### Exercise description
Give the number of lines in the data that contain "Gloss", and nothing more.

### Collected data
····················
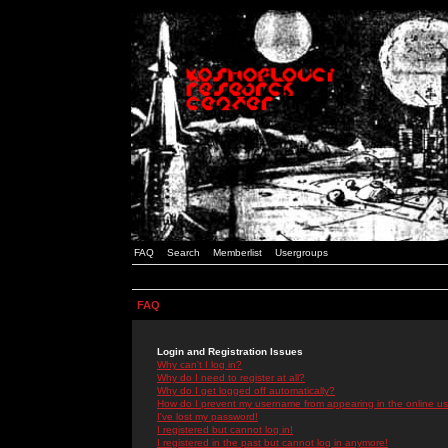
FAQ
Search
Memberlist
Usergroups
FAQ
Login and Registration Issues
Why can't I log in?
Why do I need to register at all?
Why do I get logged off automatically?
How do I prevent my username from appearing in the online use
I've lost my password!
I registered but cannot log in!
I registered in the past but cannot log in anymore!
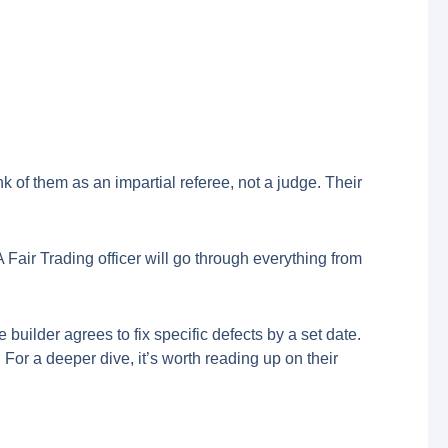
ink of them as an impartial referee, not a judge. Their
 Fair Trading officer will go through everything from
builder agrees to fix specific defects by a set date.
al. For a deeper dive, it’s worth reading up on their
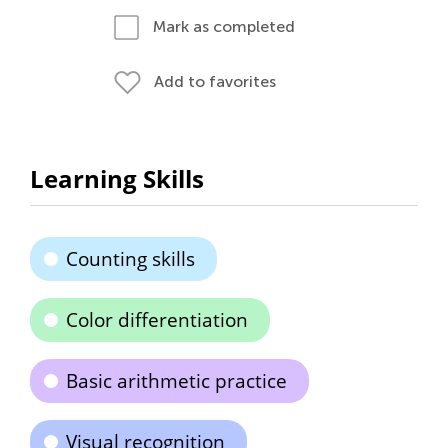
Mark as completed
Add to favorites
Learning Skills
Counting skills
Color differentiation
Basic arithmetic practice
Visual recognition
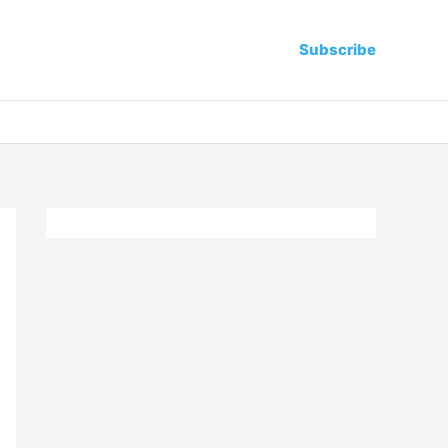
Subscribe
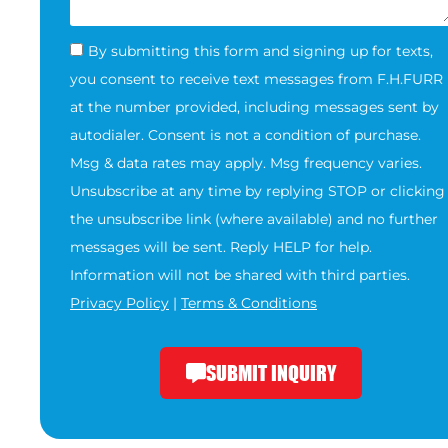
By submitting this form and signing up for texts,
you consent to receive text messages from F.H.FURR
at the number provided, including messages sent by
autodialer. Consent is not a condition of purchase.
Msg & data rates may apply. Msg frequency varies.
Unsubscribe at any time by replying STOP or clicking
the unsubscribe link (where available) and no further
messages will be sent. Reply HELP for help.
Information will not be shared with third parties.
Privacy Policy
|
Terms & Conditions
SUBMIT INQUIRY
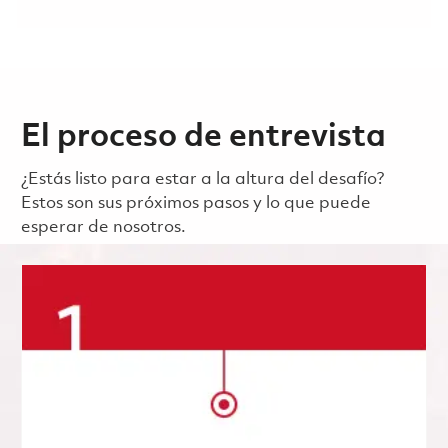
El proceso de entrevista
¿Estás listo para estar a la altura del desafío?
Estos son sus próximos pasos y lo que puede
esperar de nosotros.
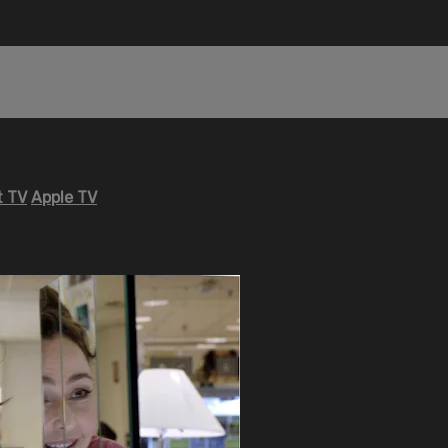
 TV
Apple TV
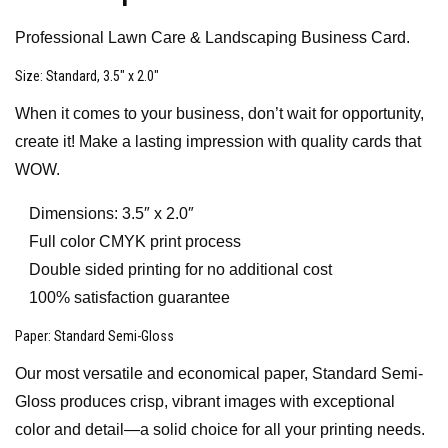
Professional Lawn Care & Landscaping Business Card.
Size
: Standard, 3.5″ x 2.0″
When it comes to your business, don’t wait for opportunity,
create it! Make a lasting impression with quality cards that
WOW.
Dimensions: 3.5″ x 2.0″
Full color CMYK print process
Double sided printing for no additional cost
100% satisfaction guarantee
Paper
: Standard Semi-Gloss
Our most versatile and economical paper, Standard Semi-
Gloss produces crisp, vibrant images with exceptional
color and detail—a solid choice for all your printing needs.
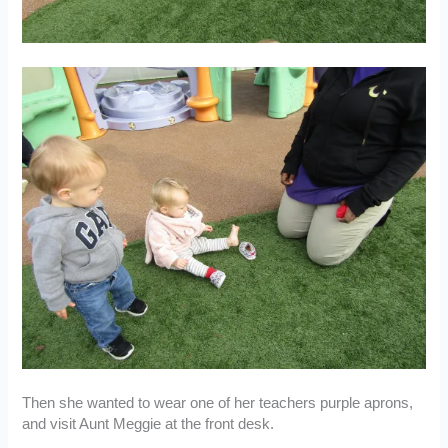
Then she wanted to wear one of her teachers purple aprons,
and visit Aunt Meggie at the front desk.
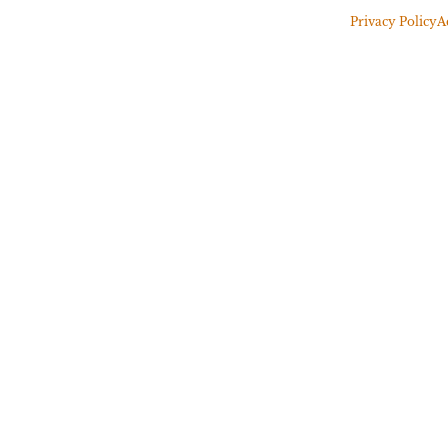
Privacy Policy
A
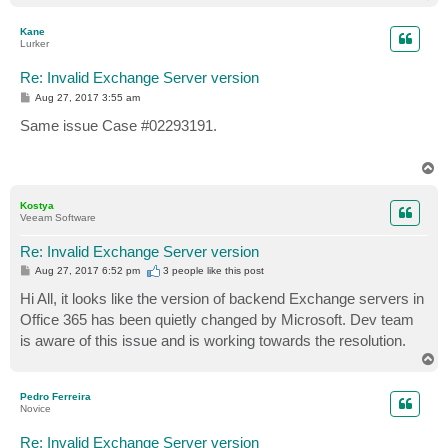
o
p
Kane
Lurker
Re: Invalid Exchange Server version
P
Aug 27, 2017 3:55 am
o
s
Same issue Case #02293191.
t
T
o
p
Kostya
Veeam Software
Re: Invalid Exchange Server version
P
Aug 27, 2017 6:52 pm
3 people like
this post
o
s
Hi All, it looks like the version of backend Exchange servers in
t
Office 365 has been quietly changed by Microsoft. Dev team
is aware of this issue and is working towards the resolution.
T
o
p
Pedro Ferreira
Novice
Re: Invalid Exchange Server version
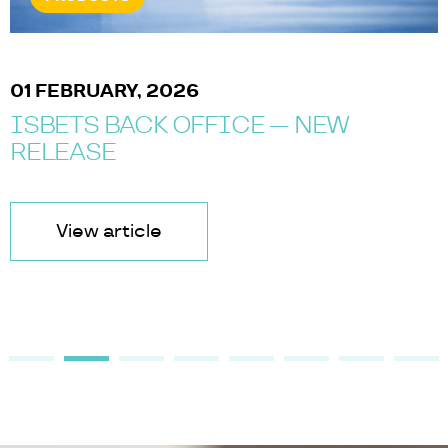
01 FEBRUARY, 2026
ISBETS BACK OFFICE — NEW
RELEASE
View article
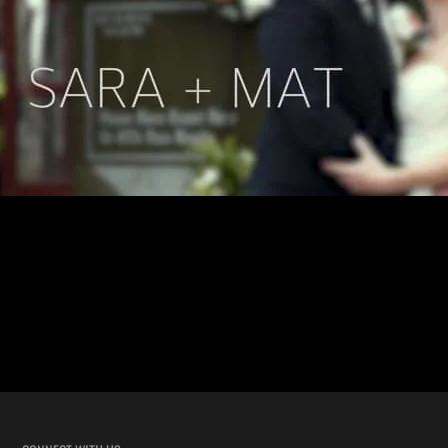
New Orleans Street Car Wedding with Sara and Mat This wedding
took the “New Orleans wedding” feel to the next level. Sara and Mat’s
wedding ceremony was inside a moving street car. Not in front or
around it, but inside! WHILE IT WAS DRIVING TO THE
RECEPTION! Our team has shot hundreds of unique New […]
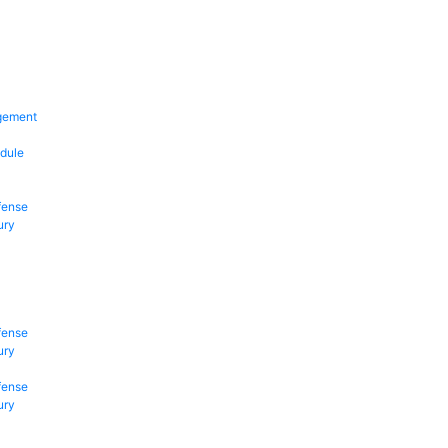
gement
dule
fense
ury
fense
ury
fense
ury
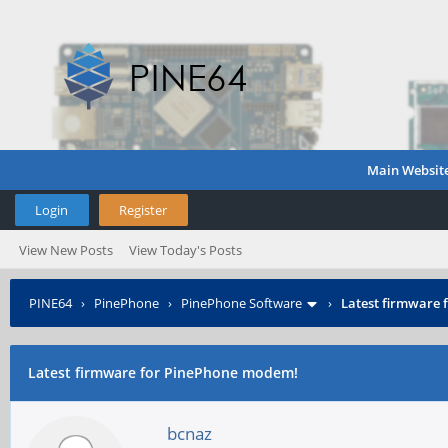
Main Websit
Login
Register
View New Posts
View Today's Posts
PINE64
›
PinePhone
›
PinePhone Software
›
Latest firmware
Latest firmware for PinePhone modem!
bcnaz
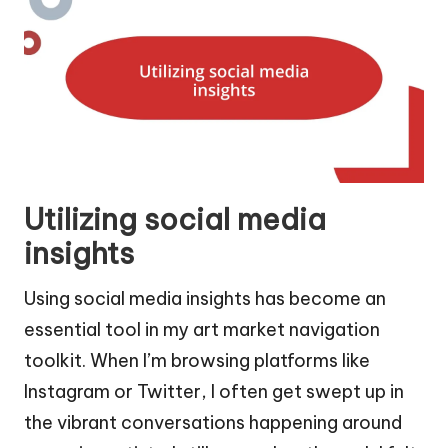
Utilizing social media
insights
Using social media insights has become an
essential tool in my art market navigation
toolkit. When I’m browsing platforms like
Instagram or Twitter, I often get swept up in
the vibrant conversations happening around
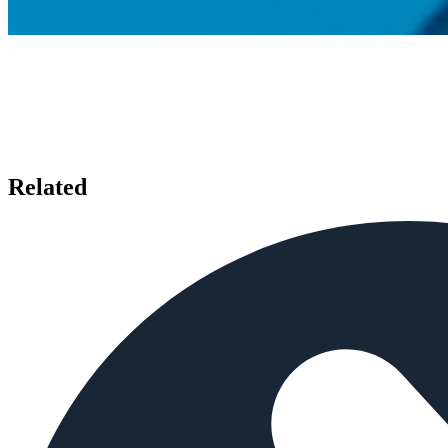
Related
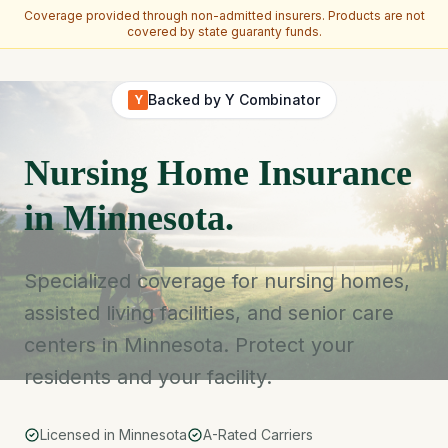
Coverage provided through non-admitted insurers. Products are not
covered by state guaranty funds.
Skip to main content
Backed by Y Combinator
Y
Nursing Home Insurance
in Minnesota.
Specialized coverage for nursing homes,
assisted living facilities, and senior care
centers in Minnesota. Protect your
residents and your facility.
Licensed in Minnesota
A-Rated Carriers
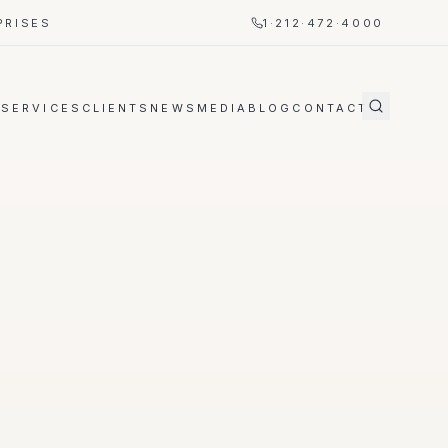
PRISES
1·212·472·4000
T
SERVICES
CLIENTS
NEWS
MEDIA
BLOG
CONTACT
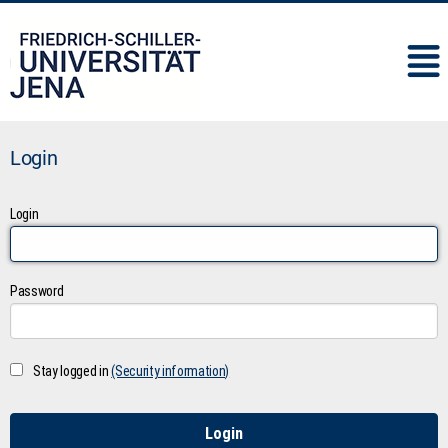
IMC
Login
Login
Password
Stay logged in
(Security information)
····················
### Response
2